RECORD EXTRACTS Start Marker

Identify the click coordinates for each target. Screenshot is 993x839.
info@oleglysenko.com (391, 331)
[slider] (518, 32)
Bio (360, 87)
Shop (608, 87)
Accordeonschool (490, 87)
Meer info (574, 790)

RECORD EXTRACTS End Marker

> _WHAT YOU NEED TO DO_
Retype the records above so that nothing differs from the original.

> _RESULT OF THE TASK_
Identify the click coordinates for each target. Screenshot is 993x839.
info@oleglysenko.com (391, 331)
[slider] (518, 32)
Bio (360, 87)
Shop (608, 87)
Accordeonschool (490, 87)
Meer info (574, 790)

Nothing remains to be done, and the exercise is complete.